EXERCISE DETAILS | Run through the records and, wherever a line holds the word "reporting", return that line.

MATERIAL PROVIDED |

_ _ _ _ _

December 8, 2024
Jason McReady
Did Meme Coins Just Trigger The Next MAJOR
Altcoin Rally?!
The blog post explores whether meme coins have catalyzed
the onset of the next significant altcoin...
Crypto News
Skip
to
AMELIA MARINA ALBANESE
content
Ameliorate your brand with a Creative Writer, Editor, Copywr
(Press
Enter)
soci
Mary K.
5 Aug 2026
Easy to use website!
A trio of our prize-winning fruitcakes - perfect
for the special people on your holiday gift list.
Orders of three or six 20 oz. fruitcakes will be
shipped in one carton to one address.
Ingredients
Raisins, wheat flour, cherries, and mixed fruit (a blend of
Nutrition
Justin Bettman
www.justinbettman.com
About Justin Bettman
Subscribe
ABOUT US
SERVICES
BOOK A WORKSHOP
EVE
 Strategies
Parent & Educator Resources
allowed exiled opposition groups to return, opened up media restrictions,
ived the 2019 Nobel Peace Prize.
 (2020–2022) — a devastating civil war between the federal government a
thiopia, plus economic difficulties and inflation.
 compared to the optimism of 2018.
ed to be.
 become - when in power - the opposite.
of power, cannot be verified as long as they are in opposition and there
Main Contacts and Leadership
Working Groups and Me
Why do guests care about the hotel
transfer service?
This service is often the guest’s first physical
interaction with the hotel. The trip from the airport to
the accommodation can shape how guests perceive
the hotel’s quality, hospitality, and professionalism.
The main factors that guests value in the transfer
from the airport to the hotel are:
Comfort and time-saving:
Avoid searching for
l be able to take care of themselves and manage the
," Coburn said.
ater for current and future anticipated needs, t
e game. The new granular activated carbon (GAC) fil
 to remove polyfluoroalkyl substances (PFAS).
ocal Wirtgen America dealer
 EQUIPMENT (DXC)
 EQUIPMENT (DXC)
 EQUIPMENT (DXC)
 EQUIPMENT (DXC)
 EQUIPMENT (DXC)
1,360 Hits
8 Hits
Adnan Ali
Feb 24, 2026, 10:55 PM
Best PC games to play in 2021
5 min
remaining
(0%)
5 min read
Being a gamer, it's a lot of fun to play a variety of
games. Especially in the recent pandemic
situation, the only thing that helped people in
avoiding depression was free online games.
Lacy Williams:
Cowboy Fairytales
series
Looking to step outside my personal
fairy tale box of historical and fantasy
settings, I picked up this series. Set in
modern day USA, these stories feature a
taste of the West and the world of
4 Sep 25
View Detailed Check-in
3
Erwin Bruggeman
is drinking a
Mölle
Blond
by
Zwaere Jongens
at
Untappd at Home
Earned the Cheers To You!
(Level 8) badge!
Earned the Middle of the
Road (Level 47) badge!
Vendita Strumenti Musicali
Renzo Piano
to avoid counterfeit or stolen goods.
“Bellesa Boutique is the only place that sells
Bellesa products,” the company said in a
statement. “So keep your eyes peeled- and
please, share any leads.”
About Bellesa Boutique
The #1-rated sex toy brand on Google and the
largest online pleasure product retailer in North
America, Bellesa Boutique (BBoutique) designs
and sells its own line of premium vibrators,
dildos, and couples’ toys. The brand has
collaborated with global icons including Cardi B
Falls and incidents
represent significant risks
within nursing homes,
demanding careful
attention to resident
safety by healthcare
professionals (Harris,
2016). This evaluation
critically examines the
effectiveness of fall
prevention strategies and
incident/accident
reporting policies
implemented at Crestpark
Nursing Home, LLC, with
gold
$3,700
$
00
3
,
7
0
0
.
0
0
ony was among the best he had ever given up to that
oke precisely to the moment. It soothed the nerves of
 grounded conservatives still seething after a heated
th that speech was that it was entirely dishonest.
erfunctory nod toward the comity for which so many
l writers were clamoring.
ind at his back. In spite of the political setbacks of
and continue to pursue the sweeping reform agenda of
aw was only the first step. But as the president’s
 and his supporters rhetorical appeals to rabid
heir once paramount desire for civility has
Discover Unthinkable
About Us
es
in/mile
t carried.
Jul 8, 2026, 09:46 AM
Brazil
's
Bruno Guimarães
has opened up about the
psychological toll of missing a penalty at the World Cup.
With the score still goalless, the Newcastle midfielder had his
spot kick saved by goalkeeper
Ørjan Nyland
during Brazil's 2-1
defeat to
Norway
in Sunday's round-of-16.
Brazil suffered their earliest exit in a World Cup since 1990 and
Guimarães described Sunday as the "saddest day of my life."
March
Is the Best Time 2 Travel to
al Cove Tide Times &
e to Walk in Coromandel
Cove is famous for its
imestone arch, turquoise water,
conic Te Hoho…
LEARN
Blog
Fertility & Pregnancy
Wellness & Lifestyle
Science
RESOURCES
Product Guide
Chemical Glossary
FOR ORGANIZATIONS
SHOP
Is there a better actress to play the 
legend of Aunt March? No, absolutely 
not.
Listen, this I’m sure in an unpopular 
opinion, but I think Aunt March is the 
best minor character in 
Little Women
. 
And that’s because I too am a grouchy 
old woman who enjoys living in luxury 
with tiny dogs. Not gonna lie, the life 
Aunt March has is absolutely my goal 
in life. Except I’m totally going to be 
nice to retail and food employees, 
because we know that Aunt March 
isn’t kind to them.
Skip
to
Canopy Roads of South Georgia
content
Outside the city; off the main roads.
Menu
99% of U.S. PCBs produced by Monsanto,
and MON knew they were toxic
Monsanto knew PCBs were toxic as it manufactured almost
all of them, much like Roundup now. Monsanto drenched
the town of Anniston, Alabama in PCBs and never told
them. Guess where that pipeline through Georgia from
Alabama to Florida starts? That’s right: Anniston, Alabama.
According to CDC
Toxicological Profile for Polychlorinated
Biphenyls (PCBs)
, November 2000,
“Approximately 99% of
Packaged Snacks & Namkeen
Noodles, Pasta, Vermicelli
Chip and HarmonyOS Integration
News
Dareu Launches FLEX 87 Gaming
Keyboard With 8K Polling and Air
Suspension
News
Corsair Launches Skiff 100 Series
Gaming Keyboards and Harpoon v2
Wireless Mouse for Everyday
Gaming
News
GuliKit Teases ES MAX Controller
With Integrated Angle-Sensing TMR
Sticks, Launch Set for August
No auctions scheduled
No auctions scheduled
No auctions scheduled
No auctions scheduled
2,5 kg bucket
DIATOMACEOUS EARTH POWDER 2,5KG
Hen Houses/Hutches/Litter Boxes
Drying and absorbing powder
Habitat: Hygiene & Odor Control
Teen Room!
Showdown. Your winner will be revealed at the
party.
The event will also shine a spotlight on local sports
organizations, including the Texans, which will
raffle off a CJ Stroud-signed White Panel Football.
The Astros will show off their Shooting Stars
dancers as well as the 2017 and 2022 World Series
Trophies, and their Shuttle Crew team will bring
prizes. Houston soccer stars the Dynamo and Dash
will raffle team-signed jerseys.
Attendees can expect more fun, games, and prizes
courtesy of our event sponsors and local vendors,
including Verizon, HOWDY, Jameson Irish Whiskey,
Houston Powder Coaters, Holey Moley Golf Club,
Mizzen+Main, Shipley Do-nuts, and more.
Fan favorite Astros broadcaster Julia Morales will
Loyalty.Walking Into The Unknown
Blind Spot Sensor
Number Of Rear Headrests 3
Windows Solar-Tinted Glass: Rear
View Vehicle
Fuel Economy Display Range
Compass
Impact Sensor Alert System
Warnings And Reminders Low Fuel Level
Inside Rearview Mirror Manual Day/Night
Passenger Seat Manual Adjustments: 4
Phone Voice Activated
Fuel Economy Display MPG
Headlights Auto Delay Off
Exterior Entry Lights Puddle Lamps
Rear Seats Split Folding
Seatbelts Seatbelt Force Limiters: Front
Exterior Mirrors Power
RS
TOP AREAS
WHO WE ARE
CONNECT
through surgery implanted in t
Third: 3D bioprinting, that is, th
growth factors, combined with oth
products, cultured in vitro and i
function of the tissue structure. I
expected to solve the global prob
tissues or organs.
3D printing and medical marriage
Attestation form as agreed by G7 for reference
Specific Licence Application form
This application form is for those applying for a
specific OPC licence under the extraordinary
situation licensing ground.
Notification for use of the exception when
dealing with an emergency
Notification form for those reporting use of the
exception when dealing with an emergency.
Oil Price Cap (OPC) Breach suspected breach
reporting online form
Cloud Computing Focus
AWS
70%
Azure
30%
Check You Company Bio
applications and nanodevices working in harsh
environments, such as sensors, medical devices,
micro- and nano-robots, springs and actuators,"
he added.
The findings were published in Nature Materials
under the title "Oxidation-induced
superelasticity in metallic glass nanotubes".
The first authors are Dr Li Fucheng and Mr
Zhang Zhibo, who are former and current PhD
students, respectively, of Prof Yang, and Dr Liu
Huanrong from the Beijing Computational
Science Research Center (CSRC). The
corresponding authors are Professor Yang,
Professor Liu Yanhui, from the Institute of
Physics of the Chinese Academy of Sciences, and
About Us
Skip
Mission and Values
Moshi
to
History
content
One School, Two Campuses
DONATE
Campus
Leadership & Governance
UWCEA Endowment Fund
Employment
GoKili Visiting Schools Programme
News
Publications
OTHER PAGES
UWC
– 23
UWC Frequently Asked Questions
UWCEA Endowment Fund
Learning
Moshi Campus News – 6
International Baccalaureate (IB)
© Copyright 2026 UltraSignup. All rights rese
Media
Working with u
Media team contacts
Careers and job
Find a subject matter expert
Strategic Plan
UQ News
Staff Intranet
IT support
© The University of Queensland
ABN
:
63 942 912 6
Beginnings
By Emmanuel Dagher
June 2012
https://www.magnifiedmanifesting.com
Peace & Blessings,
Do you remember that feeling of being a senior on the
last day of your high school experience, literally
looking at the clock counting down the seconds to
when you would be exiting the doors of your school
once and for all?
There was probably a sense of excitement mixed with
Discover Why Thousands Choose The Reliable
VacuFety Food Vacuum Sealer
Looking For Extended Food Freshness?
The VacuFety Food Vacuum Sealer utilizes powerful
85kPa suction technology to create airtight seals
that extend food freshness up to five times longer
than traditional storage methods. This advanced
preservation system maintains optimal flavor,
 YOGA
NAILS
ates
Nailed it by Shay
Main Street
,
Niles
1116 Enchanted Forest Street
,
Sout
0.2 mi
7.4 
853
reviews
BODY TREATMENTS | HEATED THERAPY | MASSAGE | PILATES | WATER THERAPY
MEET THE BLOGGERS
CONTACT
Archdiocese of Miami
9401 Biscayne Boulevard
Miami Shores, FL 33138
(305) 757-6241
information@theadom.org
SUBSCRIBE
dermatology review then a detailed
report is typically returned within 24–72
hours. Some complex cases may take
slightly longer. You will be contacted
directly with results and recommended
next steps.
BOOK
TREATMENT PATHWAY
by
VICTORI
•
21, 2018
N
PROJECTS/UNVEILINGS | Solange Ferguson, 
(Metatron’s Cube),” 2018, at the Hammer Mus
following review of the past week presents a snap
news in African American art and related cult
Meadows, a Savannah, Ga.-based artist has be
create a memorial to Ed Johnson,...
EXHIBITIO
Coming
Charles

_ _ _ _ _

EXERCISE ANSWER |
reporting policies
Notification form for those reporting use of the
reporting online form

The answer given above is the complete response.